*Saved data entries*:
════════════════════
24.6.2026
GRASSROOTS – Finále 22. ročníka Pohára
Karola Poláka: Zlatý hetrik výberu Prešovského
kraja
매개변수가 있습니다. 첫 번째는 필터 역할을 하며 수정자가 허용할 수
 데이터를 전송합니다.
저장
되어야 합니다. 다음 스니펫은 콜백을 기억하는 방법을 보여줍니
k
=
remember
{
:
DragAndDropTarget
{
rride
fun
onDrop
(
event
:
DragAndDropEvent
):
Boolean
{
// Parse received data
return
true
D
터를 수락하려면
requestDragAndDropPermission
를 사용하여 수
════════════════════
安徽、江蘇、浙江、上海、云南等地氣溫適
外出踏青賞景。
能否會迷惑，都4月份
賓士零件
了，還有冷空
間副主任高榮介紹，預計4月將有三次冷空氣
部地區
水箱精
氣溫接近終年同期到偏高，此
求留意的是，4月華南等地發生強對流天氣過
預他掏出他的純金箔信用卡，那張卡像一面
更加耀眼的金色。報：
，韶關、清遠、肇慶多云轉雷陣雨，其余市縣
════════════════════
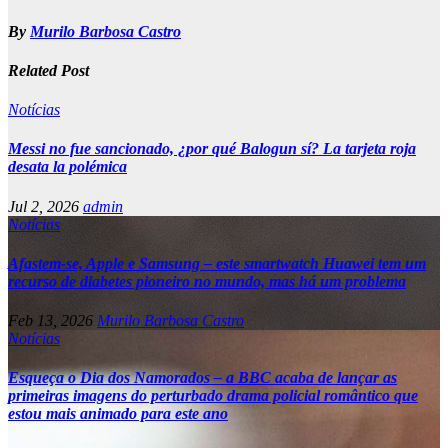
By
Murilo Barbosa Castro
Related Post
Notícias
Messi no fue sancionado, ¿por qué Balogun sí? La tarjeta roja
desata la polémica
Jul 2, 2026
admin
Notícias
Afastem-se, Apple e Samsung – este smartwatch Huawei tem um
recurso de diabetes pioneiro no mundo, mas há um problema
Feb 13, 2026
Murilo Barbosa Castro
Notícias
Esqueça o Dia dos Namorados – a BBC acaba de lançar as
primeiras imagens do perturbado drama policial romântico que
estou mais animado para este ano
════════════════════
From the records above, copy only the lines starting with the line that holds "Afastem-se, Apple e" and going on through the line that holds "estou mais animado para este ano", exactly as written.

Afastem-se, Apple e Samsung – este smartwatch Huawei tem um
recurso de diabetes pioneiro no mundo, mas há um problema
Feb 13, 2026
Murilo Barbosa Castro
Notícias
Esqueça o Dia dos Namorados – a BBC acaba de lançar as
primeiras imagens do perturbado drama policial romântico que
estou mais animado para este ano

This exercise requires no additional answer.